Hackers Makiaveli and Too ShortSentenced
Two Cali cracks who attacked U.S. military computers recieve their offical sentence
Two experimenting teenagers, aged 16 and 17, recieved their official sentence: No More Computers.

U.S. District Judge Maxine Chesney ordered this during their three-year probation, the U.S. Attorney's Office announced Thursday.
“The defendants will attend school and make their grades,” the office said, reporting the conditions of probation imposed during Wednesday’s closed sentencing session.
The judge forbade the hackers from possessing or using a computer modem, from acting as computer consultants, or having any contact with computers out of sight of “a school teacher, a librarian, an employer, or other person approved by the probation officer.”
Chris Andrian, a lawyer for one of the boys, said today the judge had been wise to pull the plug.
“That is the punishment aspect; it is like taking their toy away from them,” Andrian said. “But I think (the order) should stick. They have been sufficiently frightened and humiliated that they don’t want to run back into the arms of the law.”

The two hackers, who have not been officially identified, pleaded guilty in July to charges of juvenile delinquency stemming from a string of cyber-attacks in February which set alarm bells ringing over the state of U.S. computer security.
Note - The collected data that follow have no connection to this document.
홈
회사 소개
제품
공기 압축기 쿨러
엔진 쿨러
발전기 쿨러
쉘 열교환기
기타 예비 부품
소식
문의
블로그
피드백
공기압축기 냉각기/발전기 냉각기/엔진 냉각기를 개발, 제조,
After an intensive investigation by the FBI, the Defense Department and NASA, all alarmed over hacker assaults on sensitive military and institutional computers, the boys were cornered on Feb. 25, when FBI agents descended on Cloverdale, about 75 miles north of San Francisco, searched their homes and seized computers, software and printers.
Although officials said no classified networks were penetrated, the ease with which the hackers accessed computers at Lawrence Livermore National Laboratory, the U.S. Air Force and other organizations clearly demonstrated how vulnerable the U.S. computer system had become.
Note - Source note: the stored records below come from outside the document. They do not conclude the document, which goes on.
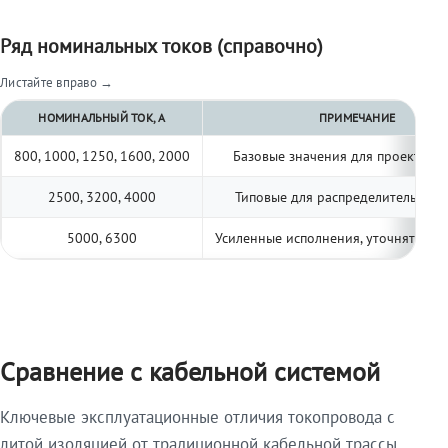
Ряд номинальных токов (справочно)
Листайте вправо →
НОМИНАЛЬНЫЙ ТОК, А
ПРИМЕЧАНИЕ
800, 1000, 1250, 1600, 2000
Базовые значения для проектиро
2500, 3200, 4000
Типовые для распределительных 
5000, 6300
Усиленные исполнения, уточнять по 
Сравнение с кабельной системой
Ключевые эксплуатационные отличия токопровода с
литой изоляцией от традиционной кабельной трассы.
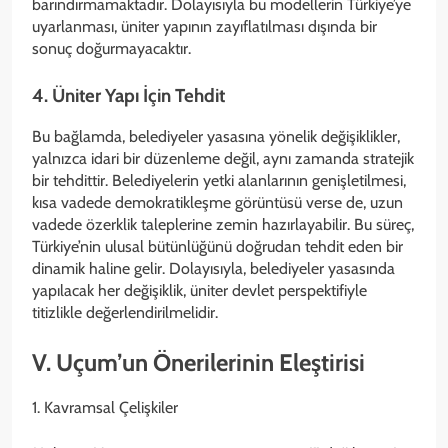
barındırmamaktadır. Dolayısıyla bu modellerin Türkiye’ye
uyarlanması, üniter yapının zayıflatılması dışında bir
sonuç doğurmayacaktır.
4. Üniter Yapı İçin Tehdit
Bu bağlamda, belediyeler yasasına yönelik değişiklikler,
yalnızca idari bir düzenleme değil, aynı zamanda stratejik
bir tehdittir. Belediyelerin yetki alanlarının genişletilmesi,
kısa vadede demokratikleşme görüntüsü verse de, uzun
vadede özerklik taleplerine zemin hazırlayabilir. Bu süreç,
Türkiye’nin ulusal bütünlüğünü doğrudan tehdit eden bir
dinamik haline gelir. Dolayısıyla, belediyeler yasasında
yapılacak her değişiklik, üniter devlet perspektifiyle
titizlikle değerlendirilmelidir.
V. Uçum’un Önerilerinin Eleştirisi
1. Kavramsal Çelişkiler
Deputy Defense Secretary John Hamre told reporters the barrage was “the most organized and systematic attack the Pentagon has seen to date,” and officials said later the boys’ activities had “had the potential to disrupt military communications throughout the world.”
The teenagers, who went by the codenames “Makaveli” and “TooShort”, pleaded guilty to illegally accessing restricted computers, using “sniffer” programs to intercept computer passwords, and reprogramming computers to allow complete access to all of their files.
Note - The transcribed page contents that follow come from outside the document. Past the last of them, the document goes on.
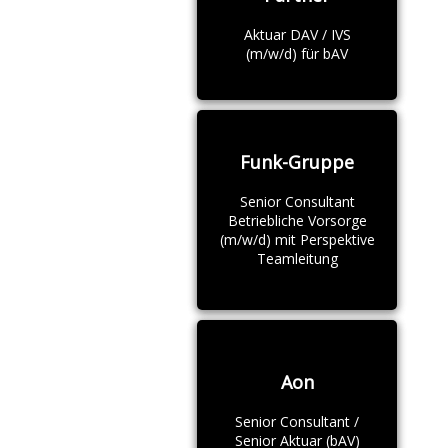
Aktuar DAV / IVS
(m/w/d) für bAV
Funk-Gruppe
Senior Consultant
Betriebliche Vorsorge
(m/w/d) mit Perspektive
Teamleitung
Aon
Senior Consultant /
Senior Aktuar (bAV)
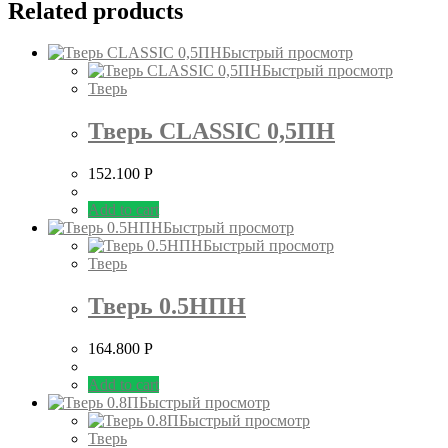
Related products
Быстрый просмотр
Быстрый просмотр
Тверь
Тверь CLASSIC 0,5ПН
152.100
Р
Add to cart
Быстрый просмотр
Быстрый просмотр
Тверь
Тверь 0.5НПН
164.800
Р
Add to cart
Быстрый просмотр
Быстрый просмотр
Тверь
They also pleaded guilty to inserting “backdoor” programs in the computers to allow themselves to reenter at will.

Beginning with a local Internet service provider, which eventually raised the alarm over possible intrusion, the boys leapfrogged into other systems, including the University of California at Berkeley, the Massachusetts Institute of Technology, national laboratories, numerous military computers and two sites in Mexico.
Each of the two teenagers could have been put into custody until his 21st birthday. But Chesney’s sentence was the result of plea agreements which included the “no computer” provision.
The two boys were also ordered to serve 100 hours of community service and to pay $4,330 and $1,195 respectively in restitution to institutions and companies damaged by their intrusions.
Andrian, the lawyer for one of the boys, said most of the money would go to the Smithsonian Institution in Washington. He added that he felt the teenage hackers had no malicious intentions, but were simply trying to probe the country’s most advanced computer systems.
“I call it the Mount Everest effect,” Andrian said. “They did it to prove they could.”